As noted in the report, the U.S. economy is in the midst of a healthy rebound from the COVID-19-induced recession, and this economic growth has translated into gains in employment in office-using industries. NAIOP’s forecast, co-authored by Dr. Hany Guirguis of Manhattan College’s O’Malley School of Business and Dr. Michael Seiler of William & Mary and the University of Cambridge, centers on the assumption that the rebound in real GDP will persist through 2023.

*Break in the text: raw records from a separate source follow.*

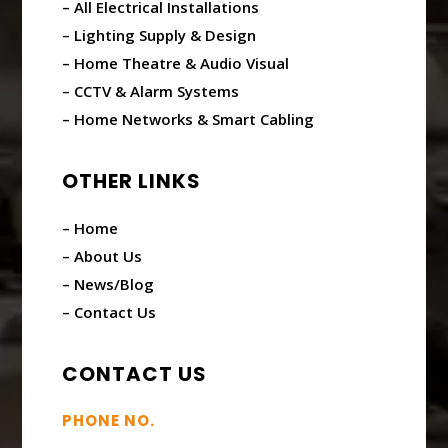
– All Electrical Installations
– Lighting Supply & Design
– Home Theatre & Audio Visual
– CCTV & Alarm Systems
– Home Networks & Smart Cabling
OTHER LINKS
– Home
– About Us
– News/Blog
– Contact Us
CONTACT US
PHONE NO.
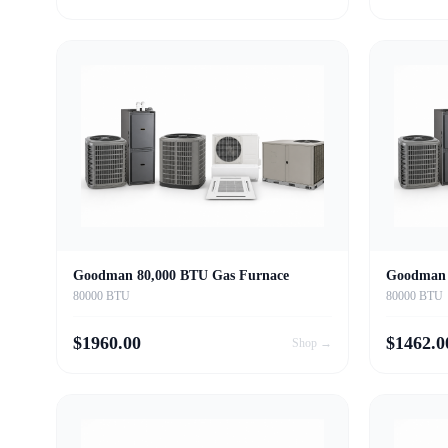
Goodman 80,000 BTU Gas Furnace
Goodman 
80000 BTU
80000 BTU
$
1960.00
$
1462.0
Shop →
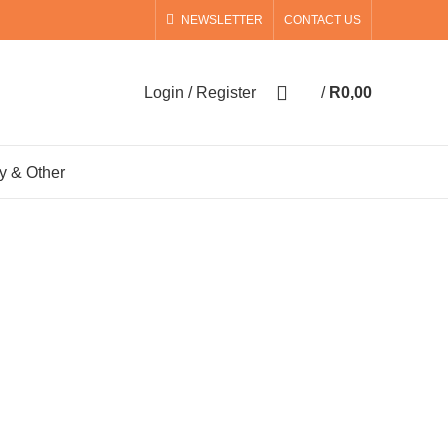
NEWSLETTER
CONTACT US
0
Login / Register
/
R
0,00
0
items
y & Other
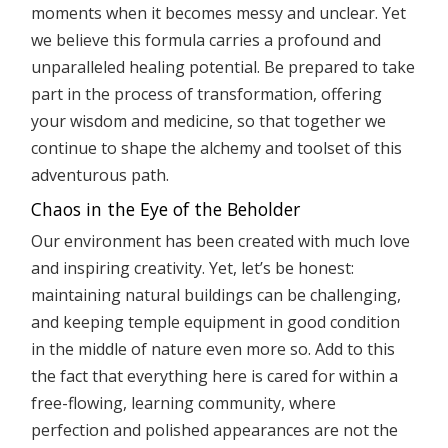
moments when it becomes messy and unclear. Yet
we believe this formula carries a profound and
unparalleled healing potential. Be prepared to take
part in the process of transformation, offering
your wisdom and medicine, so that together we
continue to shape the alchemy and toolset of this
adventurous path.
Chaos in the Eye of the Beholder
Our environment has been created with much love
and inspiring creativity. Yet, let’s be honest:
maintaining natural buildings can be challenging,
and keeping temple equipment in good condition
in the middle of nature even more so. Add to this
the fact that everything here is cared for within a
free-flowing, learning community, where
perfection and polished appearances are not the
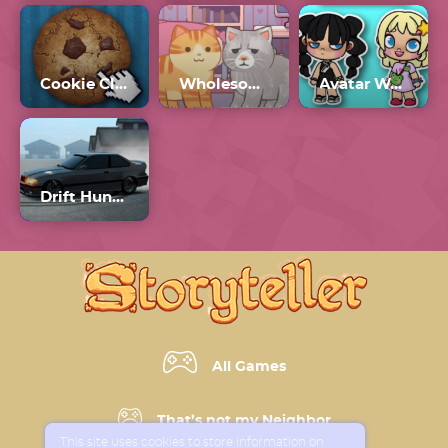
Cookie Clicker
Wholesome Cats
Avatar World
Drift Hunters 2
All Games
That’s not my Neighbor
This site uses cookies to store information on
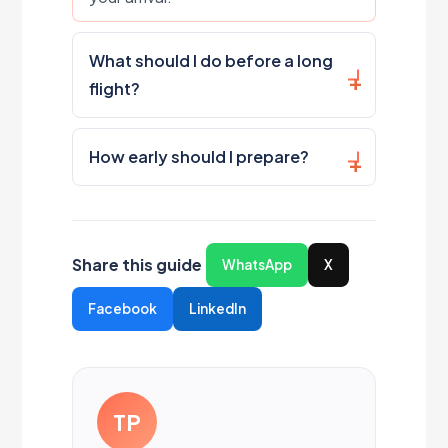
What should I do before a long
flight?
How early should I prepare?
Share this guide
WhatsApp
X
Facebook
LinkedIn
TP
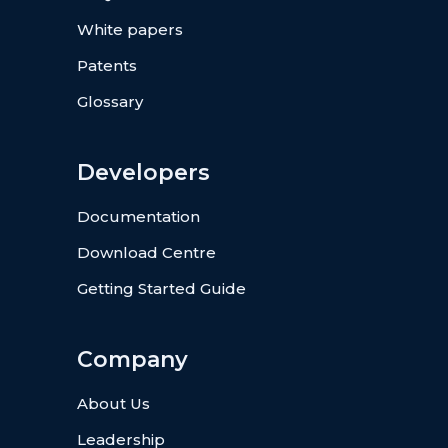
White papers
Patents
Glossary
Developers
Documentation
Download Centre
Getting Started Guide
Company
About Us
Leadership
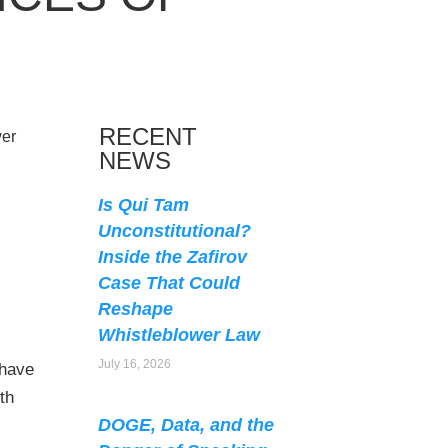
RECENT
NEWS
Is Qui Tam
Unconstitutional?
Inside the Zafirov
Case That Could
Reshape
Whistleblower Law
July 16, 2026
 have
th
DOGE, Data, and the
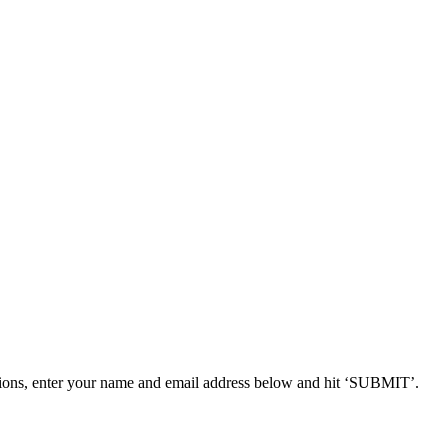
ions, enter your name and email address below and hit ‘SUBMIT’.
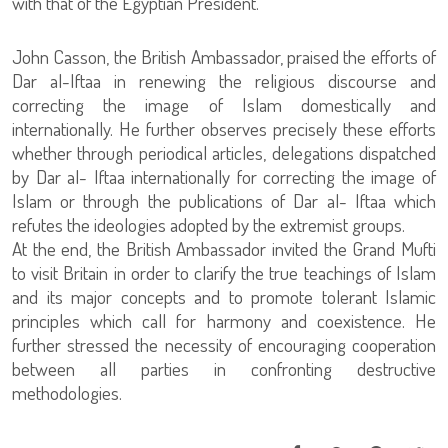
with that of the Egyptian President.
John Casson, the British Ambassador, praised the efforts of
Dar al-Iftaa in renewing the religious discourse and
correcting the image of Islam domestically and
internationally. He further observes precisely these efforts
whether through periodical articles, delegations dispatched
by Dar al- Iftaa internationally for correcting the image of
Islam or through the publications of Dar al- Iftaa which
refutes the ideologies adopted by the extremist groups.
At the end, the British Ambassador invited the Grand Mufti
to visit Britain in order to clarify the true teachings of Islam
and its major concepts and to promote tolerant Islamic
principles which call for harmony and coexistence. He
further stressed the necessity of encouraging cooperation
between all parties in confronting destructive
methodologies.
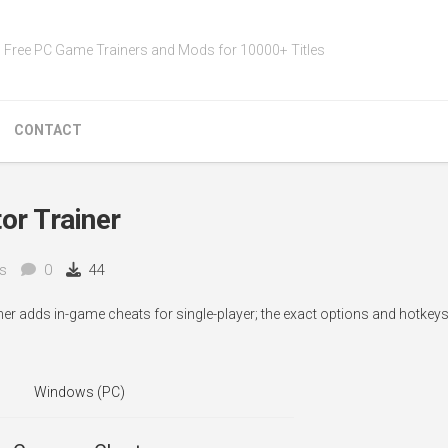
Free PC Game Trainers and Mods for 10000+ Titles
CONTACT
or Trainer
s
0
44
iner adds in-game cheats for single-player; the exact options and hotke
Windows (PC)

“There are two reasons to support our forecast—first, most economic indicators such as real GDP are moving very close to their pre-pandemic level,” Guirguis told Commercial Property Executive. “Second, the current recession has been characterized by the fastest decline and recovery in real economic activities. Thus, we should expect the return to positive absorption to happen sooner by the end of the year as forecasted by our models.”
The good, the bad and the baseline
NAIOP has outlined three potential scenarios for the office market, all of which predict office net absorption’s return to normalcy by the second half of 2022. The organization’s baseline forecast assumes that the recession’s effect on office absorption will be limited, but remote work’s impact will result in a 15 percent decrease in what absorption would normally be, resulting in quarterly average net absorption of 10.04 million square feet from the fourth quarter of 2021 to the first quarter of 2023. A second, more optimistic scenario assumes the same restrained impact from the recession, but no decrease in absorption due to remote work, which would give rise to quarterly average net absorption of 11.82 million square feet from the fourth quarter of 2021 to the first quarter of 2023.
There is, however, the possibility that the recession and the pandemic have had a temporary effect on how net absorption reacts to economic fundamentals, which is the premise of NAIOP’s third scenario. In this case, the office sector would experience substantial fluctuations and considerably lower net absorption—specifically, a forecasted quarterly average net absorption of 1.33 million square feet from the fourth quarter of 2021 to the first quarter of 2023.
Next year is the year
Back to the baseline, it appears 2022 will be a turning point for the office sector. NAIOP predicts quarterly net absorption will average 11.7 million square feet in 2022, a figure that is consistent with the quarterly average of 11.6 million square feet recorded between 2015 and 2019. And not even new office product will throw off the progress. When asked if strengthening office demand will be enough to accommodate new office construction and redevelopment projects, Guirguis responded with a resounding “yes.” He added, “The new office construction, however, will not happen simultaneously with the strengthening of office demand. This might take a few quarters.”